Note: P/C (P, total number of patients; C, total number of control subjects) are given in brackets.

n, total number of cases with combined genotypes.

This preliminary study, however, had several limitations. First, not all biological and biochemical interactions of the studied genes were examined. Therefore, it is difficult to say with certainty whether the observed statistical differences between patients and controls for the combined genotypes are random or due to real interactions.
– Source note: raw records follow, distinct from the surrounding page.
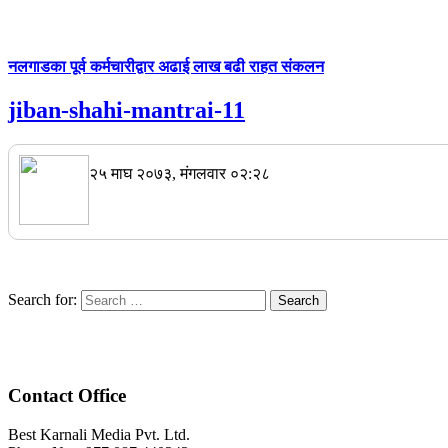
नलगाडका पूर्व कर्मचारीद्वार अढाई लाख बढी राहत संकलन
jiban-shahi-mantrai-11
२५ माघ २०७३, मंगलवार ०२:२८
Search for:
Contact Office
Best Karnali Media Pvt. Ltd.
Second, the studied groups were relatively small; therefore, the results need to be confirmed by independent research groups working with larger sample sizes.
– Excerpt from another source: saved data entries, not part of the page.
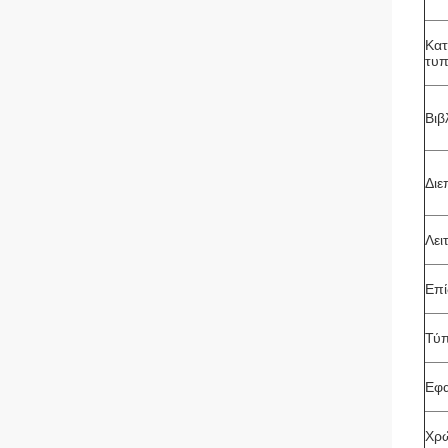
Κα
τυ
Βιβ
Διε
Λει
Επί
Τύπ
Εφ
Χρώ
Within the limitations of this study, the obtained results indicated that the SNP in the GEMIN3 (rs197388) gene was significantly associated with risk of male infertility with idiopathic azoospermia, suggesting that it might be a genetic predisposing factor for idiopathic azoospermia in the studied population from south-east Turkey. The polymorphic variants of the GEMIN3 gene might contribute to the functional disorder of the apoptotic mechanism in germ cells, thus resulting in poor semen quality of the ejaculated sperm. Furthermore, the results from this study suggest that combined genotypes of SNPs at the miRNA biogenesis pathway genes occurring in a dose-dependent manner may affect idiopathic azoospermia susceptibility. This finding strengthens the concept that idiopathic azoospermia is a polygenic process. Thus, a combined analysis of multiple variants might be better able to characterize high-risk populations. As a result, the results from this study suggest that SNPs in the miRNA biogenesis pathway genes, individually and jointly, might be a genetic predisposing factor for male infertility with idiopathic azoospermia. Although these results provide critically important data, further studies with larger sample sizes and different ethnic populations are needed to better understand the role of microRNA biogenesis pathway gene polymorphisms in susceptibility to idiopathic azoospermia.

Conclusions

In the present study, individual analysis of SNPs revealed no associations between the polymorphisms at five individual DROSHA, DGCR8, XPO5, RAN and DICER1 genes and male infertility. However, the genotype frequencies of SNP at GEMIN3 (rs197388) were found to differ significantly between the patient and control groups, indicating that the GEMIN3 AA genotype might be regarded as a factor for higher predisposition to idiopathic azoospermia. Further studies including larger cohorts and different ethnicities would help to throw light on the involvement of microRNA-related gene SNPs in the susceptibility to idiopathic azoospermia.

Disclosure statement

The authors declare that there are no conflicts of interest.

All named authors have seen and approved the submitted manuscript, affirming our contribution and responsibility for the work without any conflict of interest.

Additional information

Funding

No financial support was received for the research and/or authorship of this article.